Kate McCord’s book, In the Land of the Blue Burqas, records her experiences in Afghanistan and a conversion with a group of women on how many wives a husband can have in America.

“That day, I didn't have time to engage in a lengthy conversation, so I answered briefly, "No. A man in America cannot take more than one wife at the same time. It's against the law."
They all laughed and agreed that this was much better than the Afghan way. As we walked toward the street, I asked why.

“One woman responded, "Our husbands take second, third, and fourth wives. We hate it." There was finality in her statement. It was more a declaration than explanation: "We hate it."

"You are followers of the Prophet Mohammed, aren't you?" "Yes, yes. Of course, of course. We are Muslims." I smiled and said, "Your Prophet had multiple wives. You must live like your Prophet. Therefore, your men take multiple wives. It's Sunnah. " Sunnah is the example of the Prophet of Islam. In Afghanistan, everyone tells me that they must follow the examples of their Prophet.

“I've listened to stories by numerous Afghan men of their experiences during the Taliban occupation. In some towns, they were required to grow long beards because the Prophet had a long beard. The Taliban considered facial hair Sunnah and enforced the rule. Many aspects of Sunnah are recorded in the Hadith and are expected to be followed.

“Likewise, a great many men in Afghanistan believe that because the Prophet had multiple wives simultaneously and said that Muslim men can have up to four wives at the same time, they are not only free but encouraged to take additional wives.

“I've never met an Afghan woman who liked the idea of her husband taking a second, third, or fourth wife. They consider it a great loss. The husband is only supposed to take additional wives if he can provide for them all equally, but in practice that's rarely the case. Often a woman and her children, if she has them, lose when her husband takes a second or subsequent wife. In the area of Afghanistan where I lived, having multiple wives was the norm.

“The women walking around me nodded and laughed. "Yes, yes it's Sunnah. We must do it."
Just before we reached the gate I said, "America was established primarily by men who believed in the goodness of the teachings of Jesus. Jesus did not have multiple wives, nor did He command or recommend His followers to do so, therefore we don't do that."

“The women sighed, quickly agreed that having only one wife was better, but that since they were Muslims and followers of the Prophet, they couldn't live that way.

“In a later conversation a group of women told us that a Muslim girl’s responsibility is to marry, procreate and maintain the household. That’s her purpose in life. When she's physically ready, she must do it. We asked the younger girl if she wanted to marry. Again, everyone in the room laughed. The girl shrugged as if to say, "What difference does it make?"

“One of the other women in the room explained that no girl wants to get married, but she must. It's the law.

“Later I took up the same topic with another young man, Raimulla, who was old enough at least to begin to understand. One day Raimulla announced, with absolute pride, his engagement
to a girl from his home village. His father had won the negotiations for the girl he had wanted. His dream was coming true.

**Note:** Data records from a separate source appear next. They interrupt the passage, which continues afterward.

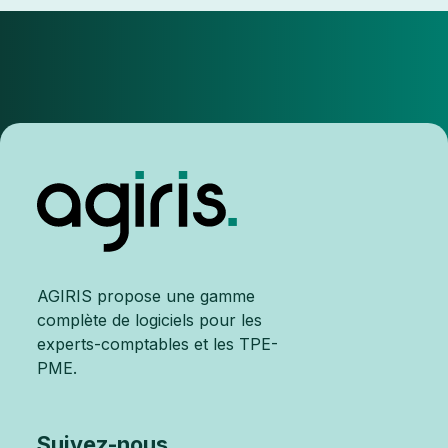
AGIRIS propose une gamme
complète de logiciels pour les
experts-comptables et les TPE-
PME.
Suivez-nous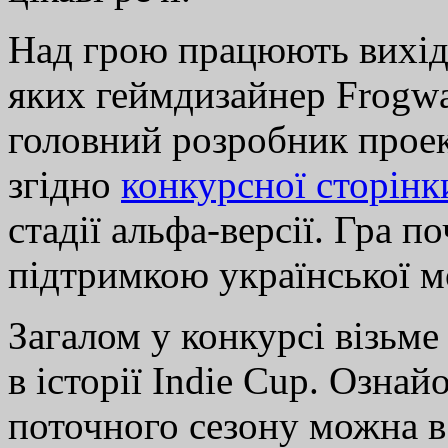
Над грою працюють вихідц
яких геймдизайнер Frogw
головний розробник прое
згідно
конкурсної сторінк
стадії альфа-версії. Гра п
підтримкою української м
Загалом у конкурсі візьме 
в історії Indie Cup. Озна
поточного сезону можна 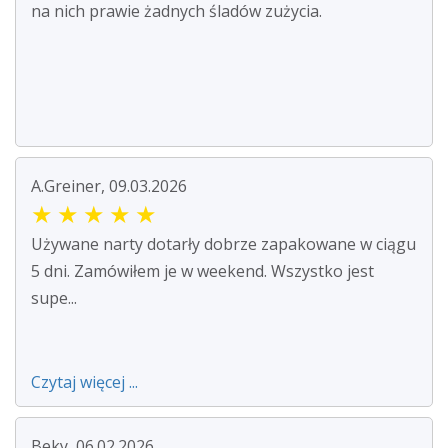
na nich prawie żadnych śladów zużycia.
A.Greiner, 09.03.2026
★
★
★
★
★
Używane narty dotarły dobrze zapakowane w ciągu
5 dni. Zamówiłem je w weekend. Wszystko jest
supe...
Czytaj więcej ...
Beky, 06.02.2026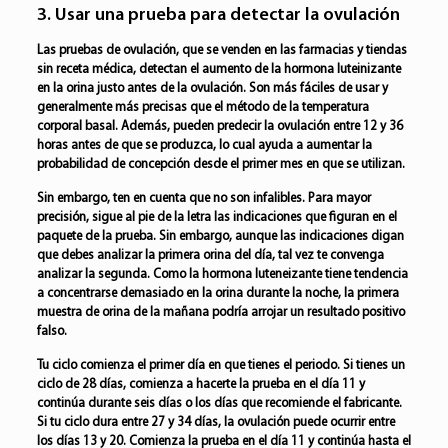
3. Usar una prueba para detectar la ovulación
Las pruebas de ovulación, que se venden en las farmacias y tiendas
sin receta médica, detectan el aumento de la hormona luteinizante
en la orina justo antes de la ovulación. Son más fáciles de usar y
generalmente más precisas que el método de la temperatura
corporal basal. Además, pueden predecir la ovulación entre 12 y 36
horas antes de que se produzca, lo cual ayuda a aumentar la
probabilidad de concepción desde el primer mes en que se utilizan.
Sin embargo, ten en cuenta que no son infalibles. Para mayor
precisión, sigue al pie de la letra las indicaciones que figuran en el
paquete de la prueba. Sin embargo, aunque las indicaciones digan
que debes analizar la primera orina del día, tal vez te convenga
analizar la segunda. Como la hormona luteneizante tiene tendencia
a concentrarse demasiado en la orina durante la noche, la primera
muestra de orina de la mañana podría arrojar un resultado positivo
falso.
Tu ciclo comienza el primer día en que tienes el periodo. Si tienes un
ciclo de 28 días, comienza a hacerte la prueba en el día 11 y
continúa durante seis días o los días que recomiende el fabricante.
Si tu ciclo dura entre 27 y 34 días, la ovulación puede ocurrir entre
los días 13 y 20. Comienza la prueba en el día 11 y continúa hasta el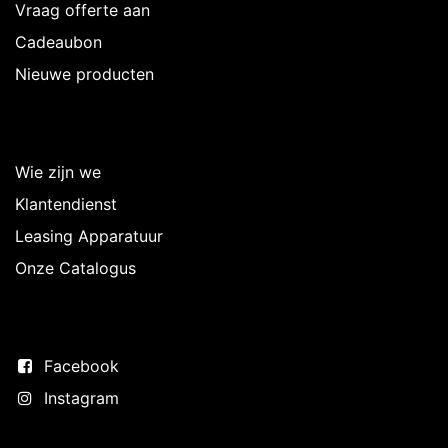
Vraag offerte aan
Cadeaubon
Nieuwe producten
Over Intermedi
Wie zijn we
Klantendienst
Leasing Apparatuur
Onze Catalogus
Volg ons
Facebook
Instagram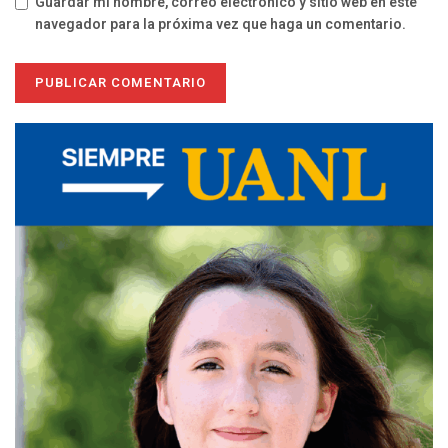
Guardar mi nombre, correo electrónico y sitio web en este
navegador para la próxima vez que haga un comentario.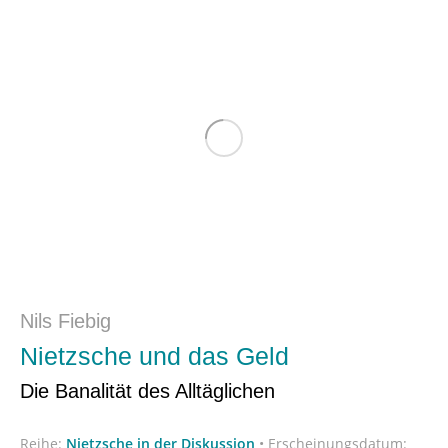
Nils Fiebig
Nietzsche und das Geld
Die Banalität des Alltäglichen
Reihe:
Nietzsche in der Diskussion
•
Erscheinungsdatum: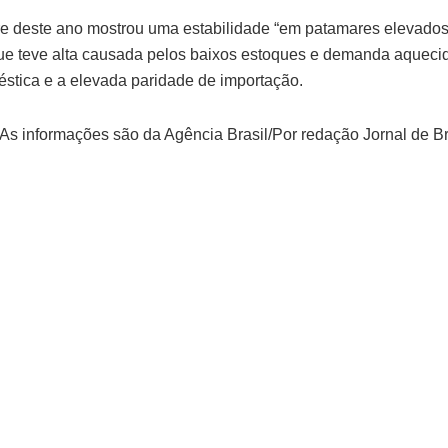
tre deste ano mostrou uma estabilidade “em patamares elevado
que teve alta causada pelos baixos estoques e demanda aquecida.
tica e a elevada paridade de importação.
As informações são da Agência Brasil/Por redação Jornal de Br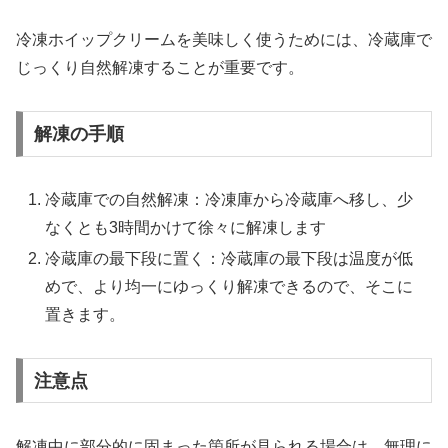
冷凍ホイップクリームを美味しく使うためには、冷蔵庫で
じっくり自然解凍することが重要です。
解凍の手順
冷蔵庫での自然解凍：冷凍庫から冷蔵庫へ移し、少
なくとも3時間かけて徐々に解凍します
冷蔵庫の最下段に置く：冷蔵庫の最下段は温度が低
めで、より均一にゆっくり解凍できるので、そこに
置きます。
注意点
解凍中に部分的に固まった箇所が見られる場合は、
無理に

"I learned quickly that it would take two to three years for Raimulla to earn enough money to pay for the wedding and the bride price. During that time, he wouldn't be able to see his fiancée at all. He did buy her a phone, though, and called her regularly. That was how they developed their relationship.

“On a whim, I decided to convince him of the merits of having only one wife. I didn't get far. Like my friend's son, he was absolutely convinced that four wives is best, two is good, and one isn't the example of the Prophet. Whose example we follow matters.

“I teased him. "If you take a second wife, you will have the service of both and the heart of neither." He made a joke about his desirability and his manhood being enough for two women, then pointed out what seemed completely obvious to him. "Islam says we should take more than one wife. Women know this, and men know this. It's the right thing."
I warned him, "If you do it, you will lose this first wife's heart." "No, no. You don't understand. Afghan women want their men to take second wives. It's Sunnah, the example of the Prophet. They are very happy with it."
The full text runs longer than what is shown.